Magical realism’s back! Samanta Schweblin’s debut short story collection, Mouthful of Birds,  translated by Megan McDowell, presents snapshots of the bizarre, strange, and thought provoking. From the outset, its obvious she shares more than just a nationality with that literary saint of speculative, Jorge Luis Borges. Schweblin amplifies core human dilemmas through a filter of weird, strangeness, and fear. 
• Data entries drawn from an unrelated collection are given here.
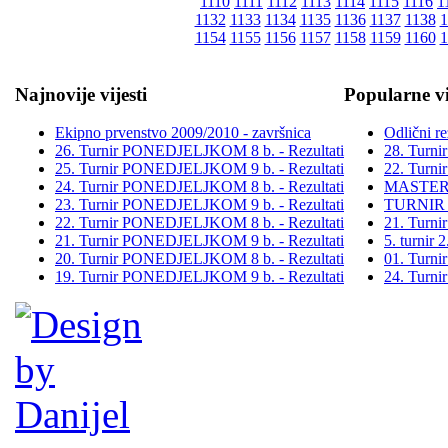
1110
1111
1112
1113
1114
1115
1116
1
1132
1133
1134
1135
1136
1137
1138
1
1154
1155
1156
1157
1158
1159
1160
1
Najnovije vijesti
Popularne vi
Ekipno prvenstvo 2009/2010 - završnica
Odlični re
26. Turnir PONEDJELJKOM 8 b. - Rezultati
28. Turn
25. Turnir PONEDJELJKOM 9 b. - Rezultati
22. Turn
24. Turnir PONEDJELJKOM 8 b. - Rezultati
MASTER
23. Turnir PONEDJELJKOM 9 b. - Rezultati
TURNIR
22. Turnir PONEDJELJKOM 8 b. - Rezultati
21. Turn
21. Turnir PONEDJELJKOM 9 b. - Rezultati
5. turni
20. Turnir PONEDJELJKOM 8 b. - Rezultati
01. Turn
19. Turnir PONEDJELJKOM 9 b. - Rezultati
24. Turn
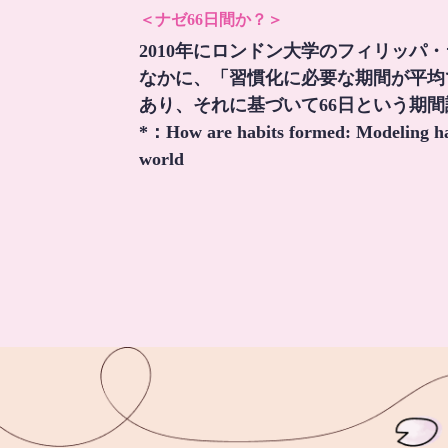
＜ナゼ66日間か？＞
2010年にロンドン大学のフィリッパ
なかに、「習慣化に必要な期間が平均
あり、それに基づいて66日という期
*：
How are habits formed: Modeling hab
world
The stories collected have no continuity other than a shared sense of bizarreness. The title story resonates more than any other. “Mouthful of Birds” (the story) concerns a parent who cannot understand his child’s proclivity to eat birds. Raw and alive. Gross, right? Not as gross as a man who murders his wife and watches his psychiatrist turn the corpse into an art installation, which happens in “The Heavy Suitcases of Benavides.” However, these stories have more to them than simple gross-out factor. Non-sequitur ideas and harebrained notions lie at the heart of every story. Many of them involve twist ending – one that doesn’t suck. For example, “The Test” sees a hitman who is asked to beat a dog to death, set to a pack of dogs as justification for surprisingly explicit violence toward the dog shown earlier. Now seems like as good a time as any to warn sensitive readers that this collection has tons of animal violence.  Don’t mistake these short stories for thrillers, though. The violence behind these stories gets in under your skin and often comes off as a habit of the narrator. This unsettling creepiness underscores the questions being asked by this short story collection.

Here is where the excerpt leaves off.